>>>>>

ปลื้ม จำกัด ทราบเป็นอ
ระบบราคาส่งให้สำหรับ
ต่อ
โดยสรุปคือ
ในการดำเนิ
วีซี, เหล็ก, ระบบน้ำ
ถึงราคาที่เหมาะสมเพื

<<<<<
>>>>>

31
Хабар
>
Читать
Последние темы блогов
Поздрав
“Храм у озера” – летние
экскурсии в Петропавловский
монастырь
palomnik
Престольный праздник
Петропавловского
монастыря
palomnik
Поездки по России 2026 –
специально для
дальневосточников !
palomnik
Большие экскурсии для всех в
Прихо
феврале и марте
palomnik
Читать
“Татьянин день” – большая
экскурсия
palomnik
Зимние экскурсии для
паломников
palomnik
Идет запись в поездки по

<<<<<
>>>>>

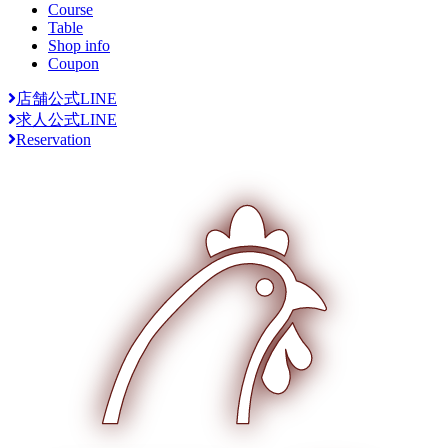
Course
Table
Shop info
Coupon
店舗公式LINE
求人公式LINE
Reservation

<<<<<

TASK DIRECTIONS: Where does the word "экскурсии" appear in the records above? Return every line that holds it.

SOLUTION TO THIS EXERCISE:
экскурсии в Петропавловский
Большие экскурсии для всех в
Зимние экскурсии для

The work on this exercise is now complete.